I promised myself I’d be short-winded with this post and I’ll try really hard to stick to that.

So let me say this right out of the gate: A couple of days ago I got a HUGE new tattoo and it’s a Shawn Colvin lyric with some headphones.  It was done by the enormously talented artist Cyndi Lou at Tsunami Tattoo in Portland, Maine.

I’ve been planning this for several years. It finally happened on February 24 and I absolutely LOVE IT.

I have long wanted a tattoo that would truly capture the importance of music in my life. Can the emotional response that I have to music be explained?  Can it really be captured? Are there even words?  During this multi-year thought process I kept coming back to the same thing: a line from a song. The line is simple but it says everything that needs to be said, at least for me.

In the fall of 1992 singer-songwriter Shawn Colvin released the album “Fat City.” At the time  I was living in Keene, NH where I attended Keene State College. Pretty much every track from it I played one time or another on my WKNH radio show during that time. Since then my love for Colvin continues to grow and I’ve seen seen her several times live starting in the mid 90s. In fact, I just saw her a few weeks ago in Mexico at Brandi Carlile’s Girls Just Wanna Weekend festival. Shawn Colvin’s one of the great ones. Now then…where was I?

fat city cover
Shawn Colvin’s “Fat City” album was released on October 27, 1992.
Image courtesy of Columbia Records

The time of Fat City’s release was also a time in my life that I was in the midst of trying to extract myself from a relationship (my first one at that) with an alcoholic who I was surely enabling but too afraid to walk away from. I was so very young, so very insecure and so very clueless.

Mercifully, she left and  I mean really left by moving to California. We parted on good terms and a massive weight was lifted from my tattered and torn shoulders.
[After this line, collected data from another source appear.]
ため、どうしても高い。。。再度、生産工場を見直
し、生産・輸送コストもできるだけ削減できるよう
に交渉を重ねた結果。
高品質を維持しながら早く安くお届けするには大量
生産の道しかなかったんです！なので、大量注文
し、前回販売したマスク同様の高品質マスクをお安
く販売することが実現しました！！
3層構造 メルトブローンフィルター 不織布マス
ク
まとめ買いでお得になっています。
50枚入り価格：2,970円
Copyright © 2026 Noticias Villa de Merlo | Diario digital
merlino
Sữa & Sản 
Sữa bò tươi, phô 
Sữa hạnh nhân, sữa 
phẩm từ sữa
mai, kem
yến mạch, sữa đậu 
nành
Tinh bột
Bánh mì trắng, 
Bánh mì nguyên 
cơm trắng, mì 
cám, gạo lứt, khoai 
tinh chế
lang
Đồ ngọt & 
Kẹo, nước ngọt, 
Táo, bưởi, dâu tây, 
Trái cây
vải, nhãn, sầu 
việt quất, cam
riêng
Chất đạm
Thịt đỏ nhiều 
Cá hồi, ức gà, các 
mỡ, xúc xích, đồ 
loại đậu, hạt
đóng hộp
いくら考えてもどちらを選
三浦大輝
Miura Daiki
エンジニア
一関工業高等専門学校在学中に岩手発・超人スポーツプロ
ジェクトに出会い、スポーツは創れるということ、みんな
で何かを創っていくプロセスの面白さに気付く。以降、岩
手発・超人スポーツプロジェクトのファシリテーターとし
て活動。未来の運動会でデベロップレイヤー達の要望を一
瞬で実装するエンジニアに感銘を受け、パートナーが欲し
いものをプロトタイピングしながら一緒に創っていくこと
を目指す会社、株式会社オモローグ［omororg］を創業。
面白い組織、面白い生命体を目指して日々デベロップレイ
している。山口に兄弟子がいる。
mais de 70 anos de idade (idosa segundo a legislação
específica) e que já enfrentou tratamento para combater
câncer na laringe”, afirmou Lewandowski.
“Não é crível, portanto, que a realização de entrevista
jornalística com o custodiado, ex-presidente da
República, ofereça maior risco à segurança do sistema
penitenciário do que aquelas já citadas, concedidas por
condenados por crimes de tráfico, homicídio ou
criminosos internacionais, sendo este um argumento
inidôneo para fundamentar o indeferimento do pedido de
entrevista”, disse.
“Fat City” was a soundtrack to much of this and I don’t mean it in a depressing way. I just mean it was a key album in my life during those years in New Hampshire, which included as many happy times as rough ones. God I love that album. Every damn song. All 11 of them. Mad, unfettered love. And I still do. For me, it’s a perfect album.  Guests on it include Richard Thompson, Mary Chapin Carpenter, Chris Whitley, Bruce Hornsby, Bela Fleck and even Joni Mitchell who played a little percussion, among many others.

Whoops. I’m rambling. So yeah. THE TATTOO.
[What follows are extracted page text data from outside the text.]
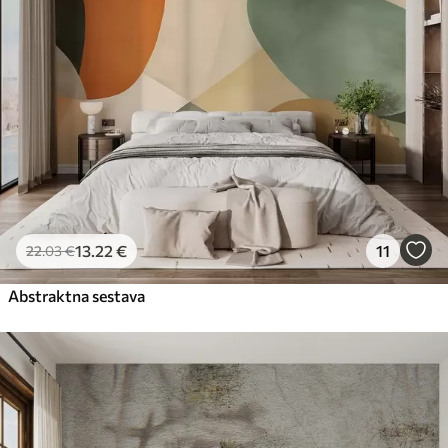
13
.22
€
11
22
.03
€
Abstraktna sestava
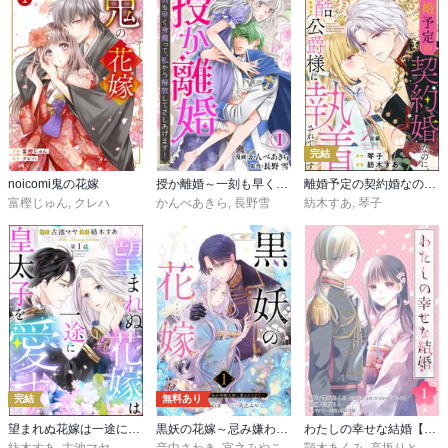
完結
noicomi鬼の花嫁
授か離婚～一刻も早く身籠って、私から解放してさしあげます！
離婚予定の契約婚なのに、冷酷公爵様に執着されています（分冊版）
富樫じゅん
,
クレハ
かんべあきら
,
長野雪
紡木すあ
,
琴子
完結
無料あり
望まれぬ花嫁は一途に皇太子を愛す《フルカラー》（分冊版）
黒妖の花嫁～忌み嫌われた私が冷酷大尉に愛されるまで～
わたしの幸せな結婚【分冊版】
紡木すあ
,
古池マヤ
音中さわき
,
宮之みやこ
顎木あくみ
,
高坂りと
,
月岡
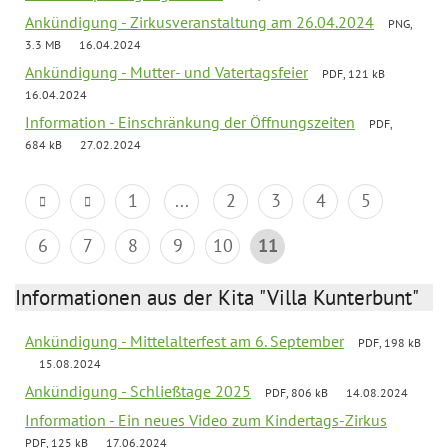
Ankündigung - Zirkusveranstaltung am 26.04.2024
PNG,
3.3 MB
16.04.2024
Ankündigung - Mutter- und Vatertagsfeier
PDF, 121 kB
16.04.2024
Information - Einschränkung der Öffnungszeiten
PDF,
684 kB
27.02.2024
1
...
2
3
4
5
6
7
8
9
10
11
Informationen aus der Kita "Villa Kunterbunt"
Ankündigung - Mittelalterfest am 6. September
PDF, 198 kB
15.08.2024
Ankündigung - Schließtage 2025
PDF, 806 kB
14.08.2024
Information - Ein neues Video zum Kindertags-Zirkus
PDF, 125 kB
17.06.2024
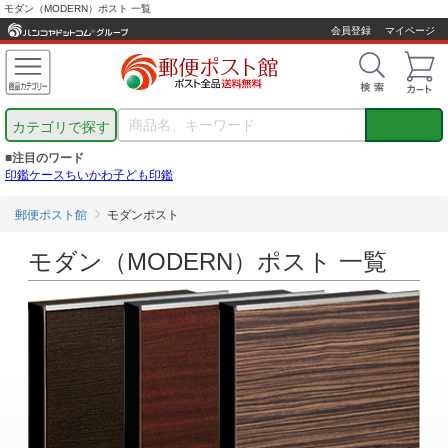
モダン（MODERN）ポスト 一覧
会員登録
マイページ
カテゴリで探す
■注目のワード
印鑑ケース
ちいかわ
子ども印鑑
郵便ポスト館
モダンポスト
モダン（MODERN）ポスト 一覧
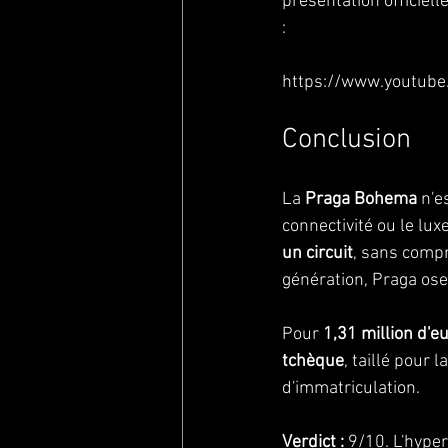
présentation officiell
:
https://www.youtub
Conclusion
La 
Praga Bohema
 n'e
connectivité ou le luxe
un circuit
, sans comp
génération, Praga ose 
Pour 
1,31 million d'e
tchèque
, taillé pour
d'immatriculation.
Verdict :
 9/10. L'hype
“Fat City” closes with the Colvin-penned balled “I Don’t Know Why” and the song has been killing me now for 27 years. There are times I can’t listen to it without crying. The song is as beautiful as a song can be about love;  something I knew absolutely nothing about back in 1992.

There’s one line that is repeated twice during the song that has resonated with me in a hugely significant way since the first time I heard it all those lifetimes ago.
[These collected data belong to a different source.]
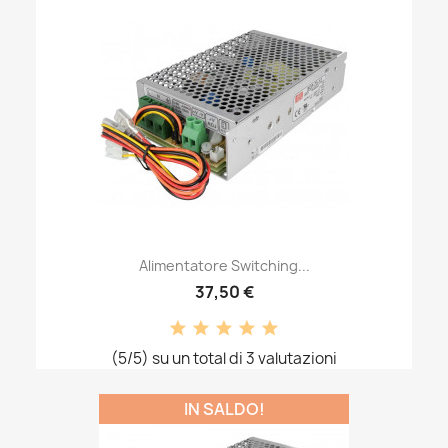
Alimentatore Switching...
37,50 €
(5/5) su un total di 3 valutazioni
IN SALDO!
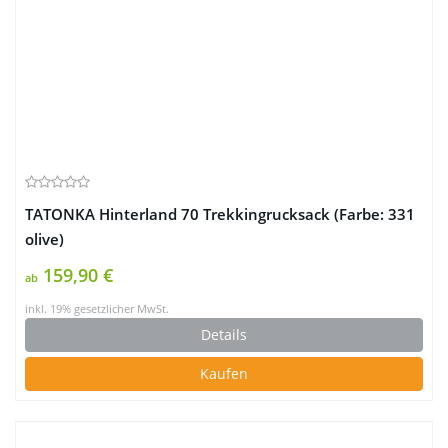
TATONKA Hinterland 70 Trekkingrucksack (Farbe: 331
olive)
159,90 €
ab
inkl. 19% gesetzlicher MwSt.
Details
Kaufen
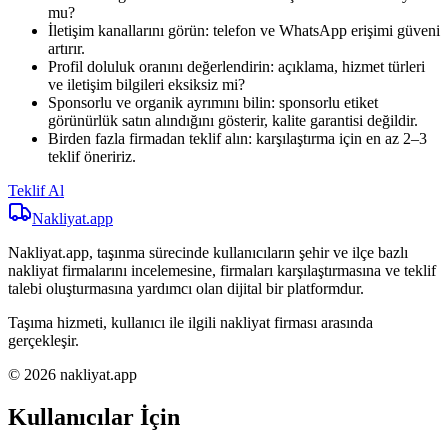
mu?
İletişim kanallarını görün: telefon ve WhatsApp erişimi güveni
artırır.
Profil doluluk oranını değerlendirin: açıklama, hizmet türleri
ve iletişim bilgileri eksiksiz mi?
Sponsorlu ve organik ayrımını bilin: sponsorlu etiket
görünürlük satın alındığını gösterir, kalite garantisi değildir.
Birden fazla firmadan teklif alın: karşılaştırma için en az 2–3
teklif öneririz.
Teklif Al
Nakliyat
.app
Nakliyat.app, taşınma sürecinde kullanıcıların şehir ve ilçe bazlı
nakliyat firmalarını incelemesine, firmaları karşılaştırmasına ve teklif
talebi oluşturmasına yardımcı olan dijital bir platformdur.
Taşıma hizmeti, kullanıcı ile ilgili nakliyat firması arasında
gerçekleşir.
© 2026 nakliyat.app
Kullanıcılar İçin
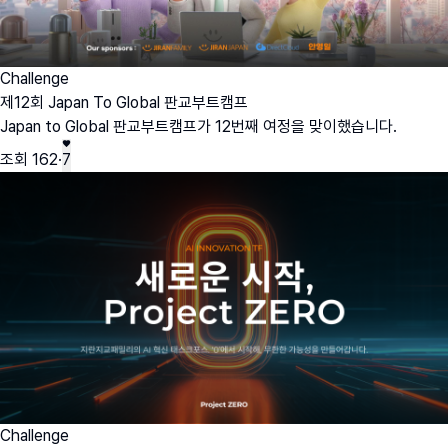
Challenge
제12회 Japan To Global 판교부트캠프
Japan to Global 판교부트캠프가 12번째 여정을 맞이했습니다.
조회
162
·
7
Challenge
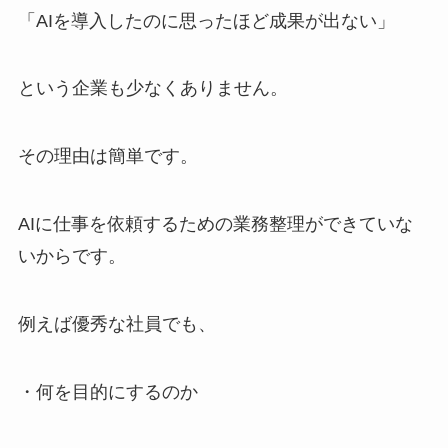
「AIを導入したのに思ったほど成果が出ない」
という企業も少なくありません。
その理由は簡単です。
AIに仕事を依頼するための業務整理ができていな
いからです。
例えば優秀な社員でも、
・何を目的にするのか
And so it’s that line I got forever inked on my left arm. I came up with the idea of adding the headphones because it speaks to the fact that probably half of my life has been spent wearing them as both a music lover and music journalist.

Oh and speaking of music writing, most of the interviews I’ve done with artists have been via telephone. That’s standard practice as the stories I’ve written are often previewing upcoming shows. There was one time in the mid 90s that I interviewed Ani DiFranco in person in a locker room and it was, as you can imagine, effing awesome. But there was a more recent in-person interview that happened. This one took place in 2015 at a venue in Rockport, Massachusetts. It was with Shawn Colvin.

ANYWAY….

My tattoo is only a few days old so it’s very much in healing mode. It will look a little different in a few weeks and perhaps I’ll pop back in here and add a “finished” photo. But I couldn’t wait to share with you what it looks like now because looking at it makes me so happy.

I’d love to know some of the ways you’ve expressed your own love for music so please feel free to comment below.

two pics combined

PONTI OUT

8 thoughts on “A small story about a big new declaration of my love for music

  1. My sister and I wanted to get a tattoo together, and I don’t remember how I came across the song, whether it was one I already had in my music library or I heard it one day and the lyrics struck me, but she thought it was perfect so we went with it. We each have “It takes a strong heart and you…” from the Patty Loveless song, on the top of our foot, my left and her right, shaped so that when our feet are put together, it makes a heart. (Much cheesier when we actually do that than when either of them is seen on its own 😋)
    We also got tattoos together after our grandmother died, but different designs, from one of the songs we sang at her funeral. Sis went with the title and a cross, but I wanted mine to be more personal and less religious (sorry Mamau), so I chose the line, “Oh how glad and happy when we meet” from “I’ll Fly Away.”

    Liked by 1 person

  2. That is you! Your heart on your sleeve. I have Dropkick Murphy’s lyrics on the backs of my legs. When trying to figure out how to represent my children, family, faith and passions, well let’s just say things got complicated. When I was listening to the song Forever by DKM for the umpteenth time, that was my “Duh” moment. Now lyrics from that song are forever reminders of what’s important to me.